How many cycle does need for put a data into SIMD register?

Question

Short answer:

If you're doing many repeated 128-bit loads then it's possible to achieve two 128-bit loads per clock cycle with Sandy Bridge, Ivy Bridge and Haswell or one 128-bit load per clock cycle with Nahelem. Processors before Nahelem depend on if you do an aligned load or unaligned load.

Long answer:

Mystical gave you the information you need at Agner Fog's Instruction Tables. But let me spell it out for you (and myself).

The instructions you want to look at are: MOVDQU and MOVDQA with operands x, m128. These both will load 128-bits of data in one operation into a XMM/YMM register. MOVDQA requires that the address by 16 byte aligned. MOVDQU has no such restriction.

The two metrics you want to look at are latency and reciprocal throughput (lower is better). Two important changes happened to these metrics since Nahelem and Sandy Bridge:

Intel Processors before Nahelem had a higher latency and reciprocal throughput for MOVDQU. However, since Nahelem MOVDQU and MOVDQA have identical latency and reciprocal throughput.
All Intel processors since Sandy Bridge can do two 128-bit loads at the same time. This can be seen nicely at intels-haswell-architecture. You can see that in Nahelem only port 2 can do a 128-bit load whereas in Sandy Bridge and Haswell (and Ivy Bridge) they can do two 128-bit loads at the same time with port 2 and 3 (which is how they do one AVX load). So the reciprocal throughput for Nahelem is 1 whereas for Sandy Bridge it's 0.5.

However, even though MOVDQA and MOVDQU have identical latency and reciprocal throughput for each processor since Nahelem that does not mean they will give identical performance.
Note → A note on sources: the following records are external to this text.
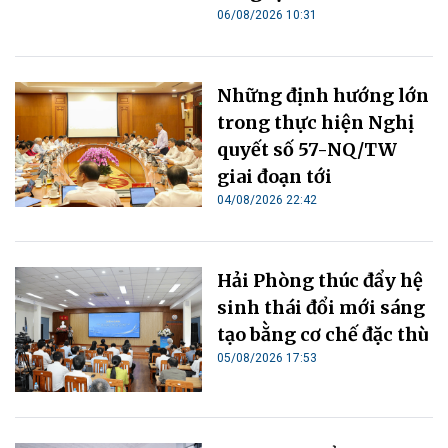
06/08/2026 10:31
Những định hướng lớn
trong thực hiện Nghị
quyết số 57-NQ/TW
giai đoạn tới
04/08/2026 22:42
Hải Phòng thúc đẩy hệ
sinh thái đổi mới sáng
tạo bằng cơ chế đặc thù
05/08/2026 17:53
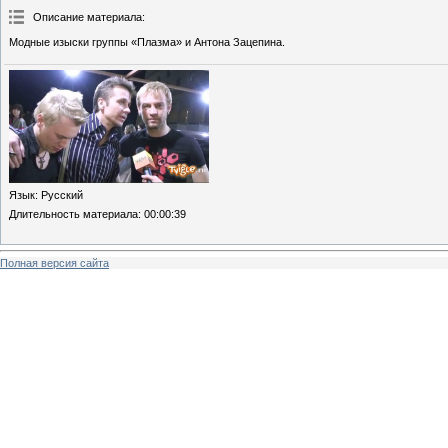
Описание материала
:
Модные изыски группы «Плазма» и Антона Зацепина.
Язык
: Русский
Длительность материала
: 00:00:39
Полная версия сайта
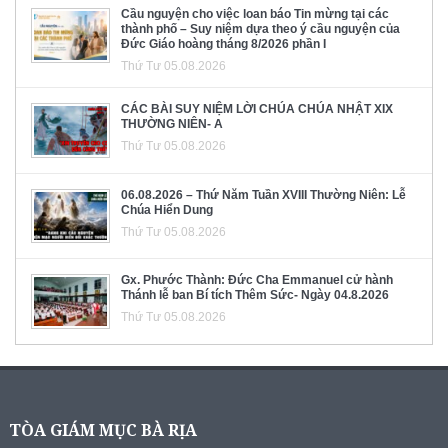
Cầu nguyện cho việc loan báo Tin mừng tại các
thành phố – Suy niệm dựa theo ý cầu nguyện của
Đức Giáo hoàng tháng 8/2026 phần I
Thứ Tư 05.08.2026
CÁC BÀI SUY NIỆM LỜI CHÚA CHÚA NHẬT XIX
THƯỜNG NIÊN- A
Thứ Tư 05.08.2026
06.08.2026 – Thứ Năm Tuần XVIII Thường Niên: Lễ
Chúa Hiển Dung
Thứ Tư 05.08.2026
Gx. Phước Thành: Đức Cha Emmanuel cử hành
Thánh lễ ban Bí tích Thêm Sức- Ngày 04.8.2026
Thứ Tư 05.08.2026
TÒA GIÁM MỤC BÀ RỊA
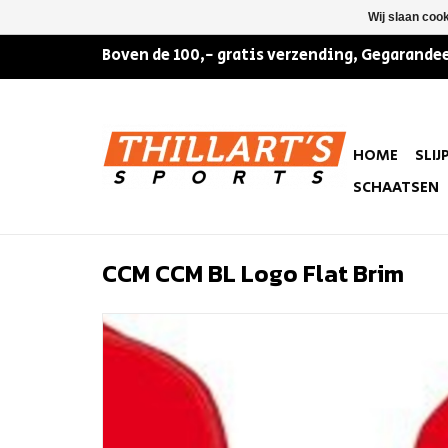
Wij slaan coo
Boven de 100,- gratis verzending, Gegarandee
HOME
SLIJ
SCHAATSEN
CCM CCM BL Logo Flat Brim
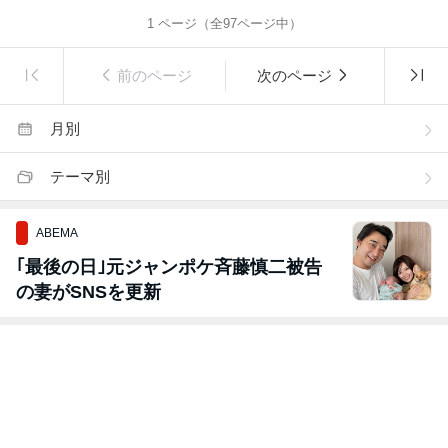
1
ページ（全
97
ページ中）
前のページ
次のページ
月別
テーマ別
ABEMA
｢最後の日｣元ジャンポケ斉藤慎二被告
の妻がSNSを更新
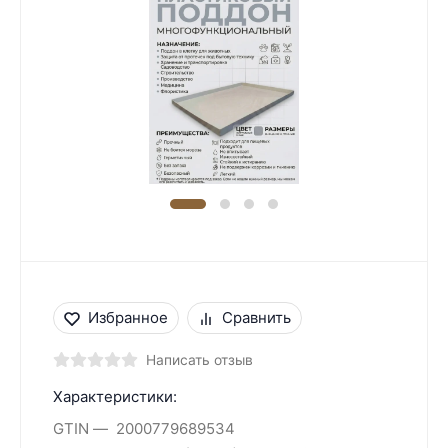
Избранное
Сравнить
Написать отзыв
Характеристики:
GTIN
2000779689534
If the address is not 16 byte aligned then the permanence may drop. You can test this with the code by ScottD at Successful compilation of SSE instruction with qmake (but SSE2 is not recognized) where I got about a 4% drop. I think this is due to cases where an address crosses a cache line (e.g. first 64-bits in one cache line and next 64-bits in another), otherwise the performance is equal. This effectively means there is no reason to use MOVDQA anymore since Nahelem. The only difference is in memory alignment.

Edit: I said that Haswell can do two 128-bit loads at the same time. In fact, it can do two 256-loads at the same time.

Edit: It turns out that with SSE unaligned load instructions cannot be folded with another operation. Folding allows the CPU to use micro-op fusion (though it does not mean it will fuse but without folding it certainly won't fuse). So it's not entirely accurate to say that aligned load instruction are obsolete since Nehalem. It's more accurate to say they are obsolete with AVX (which arrive with Sandy Bridge for Intel). Though, in practice not folding probably makes little difference except in some special cases.